Published on 29 October 2019
© The Shelf Company

As 2019 was designated “Year of chemistry, from primary school to university” in France and the “International Year of the Periodic Table of Chemical Elements” by UNESCO, the historians of Université Paris-Saclay decided to set down the main changes for chemistry and its teaching over the centuries.

The child watched his father as he banged stones together, unleashing sparks. He memorised his actions and acquired the knowledge of the first men who had mastered fire. Fire was the first chemical transformation used by humans, more than 400,000 years ago. The child grew and took it into his head to heat earth, which, to his great surprise, changed colour and hardened. As well as improving food through cooking, fire made it possible to create new materials. The use of chemical transformations was thus based on knowledge and expertise that was passed on through learning. As well as that knowledge of the “chemical arts”, Greek philosophers began to speculate on the meaning of nature a few centuries before Christ. However, they did not conduct experiments, which they thought were too susceptible to deception. They believed that the legitimate form of knowledge production should be based on common sense and knowledge that was accessible to all.
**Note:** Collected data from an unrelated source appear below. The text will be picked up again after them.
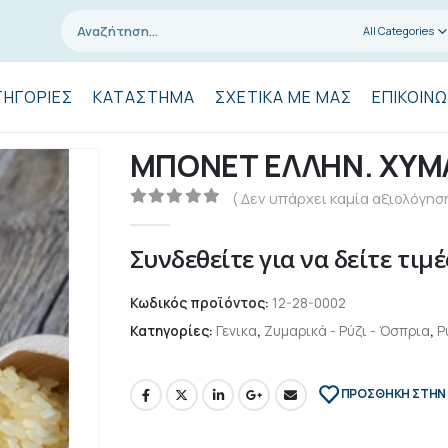
All Categories
ΤΗΓΟΡΊΕΣ
ΚΑΤΆΣΤΗΜΑ
ΣΧΕΤΙΚΆ ΜΕ ΜΑΣ
ΕΠΙΚΟΙΝΩ
ΜΠΟΝΕΤ ΕΛΛΗΝ. ΧΥΜΑ
( Δεν υπάρχει καμία αξιολόγηση
0
out of 5
Συνδεθείτε για να δείτε τιμέ
Κωδικός προϊόντος:
12-28-0002
Κατηγορίες:
Γενικα
,
Ζυμαρικά - Ρύζι - Όσπρια
,
Ρ
ΠΡΌΣΘΉΚΗ ΣΤΗΝ 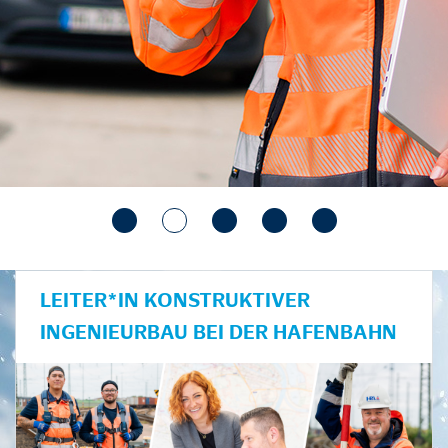
LEITER*IN KONSTRUKTIVER
INGENIEURBAU BEI DER HAFENBAHN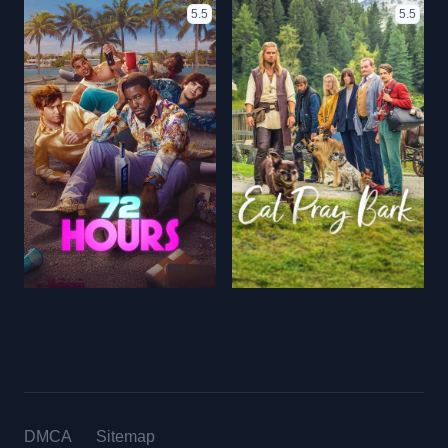
5.5
5.5
DMCA
Sitemap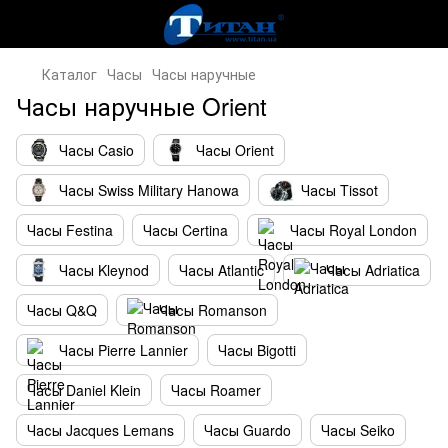
Каталог
Часы
Часы наручные
Часы наручные Orient
Часы Casio
Часы Orient
Часы Swiss Military Hanowa
Часы Tissot
Часы Festina
Часы Certina
Часы Royal London
Часы Kleynod
Часы Atlantic
Часы Adriatica
Часы Q&Q
Часы Romanson
Часы Pierre Lannier
Часы Bigotti
Часы Daniel Klein
Часы Roamer
Часы Jacques Lemans
Часы Guardo
Часы Seiko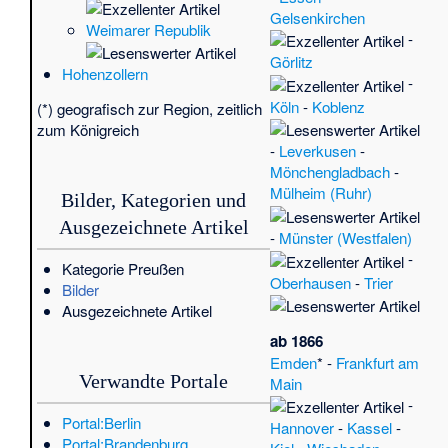
(Po
Gelsenkirchen
Weimarer Republik
Ko
-
vo
Görlitz
des
Hohenzollern
-
Rhe
Köln
-
Koblenz
(*) geografisch zur Region, zeitlich
Si
zum Königreich
Mit
-
Leverkusen
-
der
Mönchengladbach
-
Si
Mülheim (Ruhr)
Nu
Bilder, Kategorien und
Wi
Ausgezeichnete Artikel
-
Münster (Westfalen)
We
-
Ar
Kategorie Preußen
Oberhausen
-
Trier
Ka
Bilder
18
Ausgezeichnete Artikel
Bu
ab 1866
SV
Emden
* -
Frankfurt am
(Po
Verwandte Portale
Main
(Po
-
(Of
Portal:Berlin
Hannover
-
Kassel
-
Pro
Portal:Brandenburg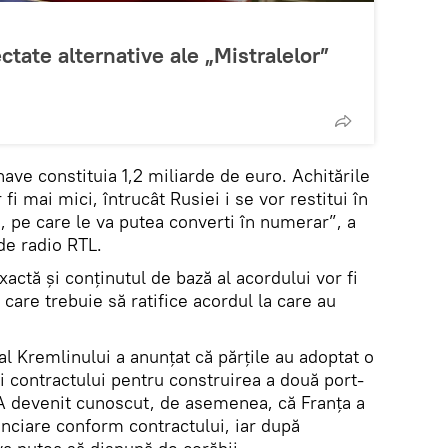
ectate alternative ale „Mistralelor”
 nave constituia 1,2 miliarde de euro. Achitările
i mai mici, întrucât Rusiei i se vor restitui în
e, pe care le va putea converti în numerar”, a
 de radio RTL.
xactă şi conţinutul de bază al acordului vor fi
 care trebuie să ratifice acordul la care au
al Kremlinului a anunţat că părţile au adoptat o
ii contractului pentru construirea a două port-
. A devenit cunoscut, de asemenea, că Franţa a
anciare conform contractului, iar după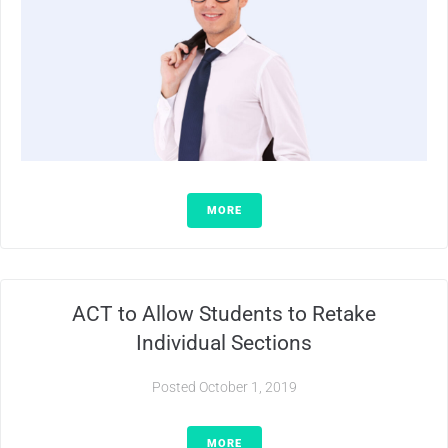
MORE
ACT to Allow Students to Retake
Individual Sections
Posted
October 1, 2019
MORE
In about the 2nd century AD, alchemy developed in continuity with the practice of gold and silversmithing. Alchemists’ quest for the philosopher’s stone and a panacea distanced them from Greek rationalism. Their work led to the development of many techniques, instruments and laboratory protocols.

In Europe, it was only in the 17th century that a new, legitimate way of building knowledge emerged: experimentation. Alchemy gave way to chemistry as a rational scientific subject. Its aim was to understand the structure of matter and its transformations through a coherent theory. At the beginning of the 17th century, the first free, public chemistry class was established in the King’s garden, the ancestor of the current Museum of natural history, to complete the training of doctors and apothecaries. In the 17th and then 18th centuries, “chemists’” turned to matters of analysis. They had before them a considerable variety of materials, which were essentially compounds, but did not have any way to separate their different components.

Virginie Fonteneau, director of the Laboratory for science and technical studies (EST) at Université Paris-Sud explained: “Knowing how to analyse the products of a chemical transformation, whether solid, liquid or gaseous, was crucial for Antoine Lavoisier. The understanding of matter thus went hand in hand with the development of the tools necessary for chemical separations. Chemistry is taught through analytical means.” Antoine Lavoisier was guillotined in 1794. Can you not hear the resonance of “The Republic has no need of scholars”? One of his most important discoveries was the role, in combustion, of what he called “oxygen”. Our understanding of matter and its transformations was shaken.

A new revolution was brewing. As Lavoisier had done his utmost to identify the components of chemical reactions, in England, in 1803, John Dalton (1766-1844) proposed an atomic theory to explain the difference in solubility of gases. “This confronted chemists with a choice that divided them. Should they accept the atomic hypothesis even though they couldn’t prove it through an experiment? That hypothesis turned out to be heuristic for organic chemistry through the use of imagery enabling a ’mental image’ of molecules, without knowing what actually linked the atoms,” Virginie Fonteneau stated. “At the time, chemists made great use of laboratory benches, while simultaneously calling on their imagination in a way that was simply unverifiable. Historians wondered, for example, how August Kekulé had imagined the cyclic compound benzene in 1865.”

“The use of imagery is well-known in teaching,” she continued. “The French education system was then dominated by mathematics, which were the key to accessing the most prestigious schools. That predominance did not exist in England or Germany. In France, the idea of drawing and devising a visual for molecules was not considered good practice.” In France, atomic notation was not taken up in specialised education until 1882 and was only widely disseminated in textbooks in 1891!

Chemistry further developed in the 19th and 20th centuries, buoyed by the Industrial Revolution and the unprecedented progress made in knowledge and techniques. New branches of chemistry emerged, including quantum chemistry, supramolecular chemistry, which earned Jean-Marie Lehn the Nobel prize, biochemistry and the analysis of the macromolecules of life.

The child who learned to make fire by knocking flints together is now working on a chemistry PhD, as well as high performance computing using super calculators, but there is still that same gleam in his gaze as he works in the fascinating world of chemistry.

The original version of this article was published in L'Edition #11.